What’s the before and after here?
2.0b9, or from
2.0b9 to your newer changes?[quote=“scanner_darkly, post:298, topic:6939”]
what i have: ansible, 2x TXi, 4x TXo on i2c bus. 10ms metro reading from ansible and updating 24 TXo outputs. 6 audio rate triggers from just friends, 4 of them each updating 2 teletype outputs and 2 TXo outputs.
You’re sure there is no danger from nested interrupts? Even so, keep the functions for encapsulation. It will make it easier to change the behaviour in the future.

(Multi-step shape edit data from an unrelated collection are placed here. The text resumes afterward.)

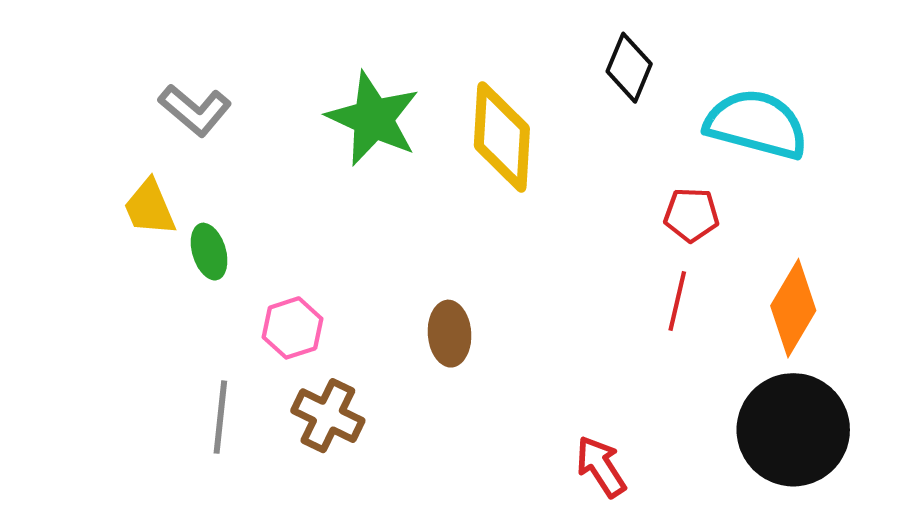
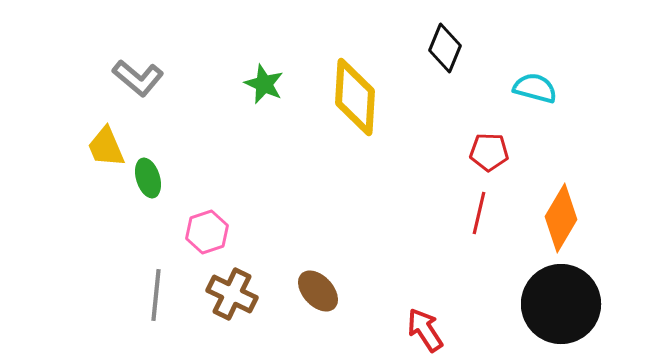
green star: (373, 119) -> (264, 84), size x0.6
cyan semicircle: (756, 124) -> (535, 88), size x0.6
brown ellipse: (450, 334) -> (318, 291), moved, turned -39

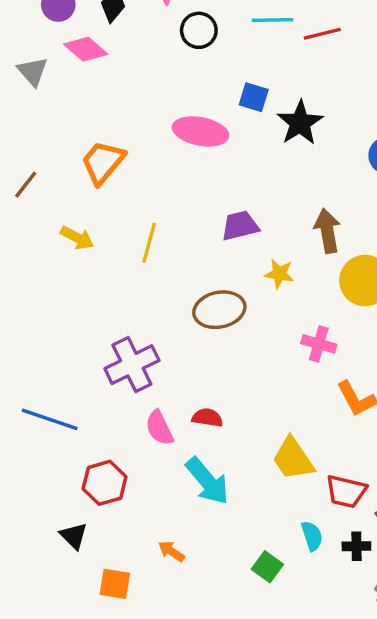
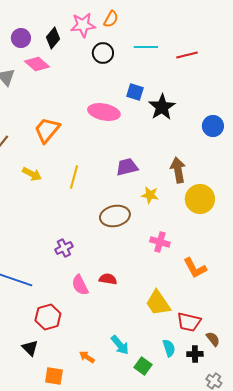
red line: (322, 34) -> (187, 55), moved
pink cross: (319, 344) -> (160, 242), moved
purple cross: (132, 365) -> (64, 248), size x0.6
cyan arrow: (207, 481) -> (120, 345), moved, size x0.7

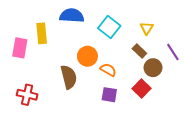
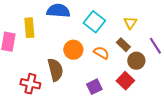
orange semicircle: (108, 70) -> (101, 53), moved
red cross: (27, 95) -> (30, 84), moved
purple square: (109, 95) -> (94, 87), turned -35

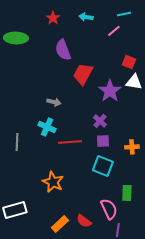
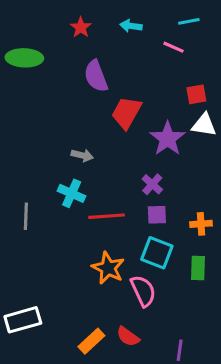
pink line: (114, 31) -> (174, 47), turned 64
red square: (129, 62) -> (196, 94), turned -32
orange star: (53, 182) -> (108, 268), moved
green rectangle: (127, 193) -> (198, 268), moved
pink semicircle: (109, 209) -> (143, 291), moved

Don’t forget to test on Ansible.
Is there a typo in there? And does this change improve performance or stability?
The event change (
cpu_irq_restore) was the one that brought the biggest stability win when I was playing with it. Part of me taking the extreme approach was to keep that code safe no matter what else changes, in any module. None of us are full time AVR32 coders. Some of us (me) aren’t even that experienced with embedded systems. I think it’s best to take an approach that whoever contributes changes, that code is always secure.
Are these changes online anywhere? I’ve only got today (Friday) left for playing with this low level stuff. Tomorrow my modules all go back in the rack and I can’t easily gain access to the serial port. (It’s half term soon, and a few weeks after that the new baby arrives…)
edit: one more thing.
I’ve been wondering if we should limit the metro to a more conservative speed, perhaps 20 or 25ms?
The idea I had was to add an extra
M! op that was allowed to set the speed faster (back down to 10ms).
M 10 # only sets the metro to 25ms
M! 10 # does set the metro to 10ms
It’s really just to indicate that you’ve turned it up to 11, and you’re into uncharted and dangerous territory.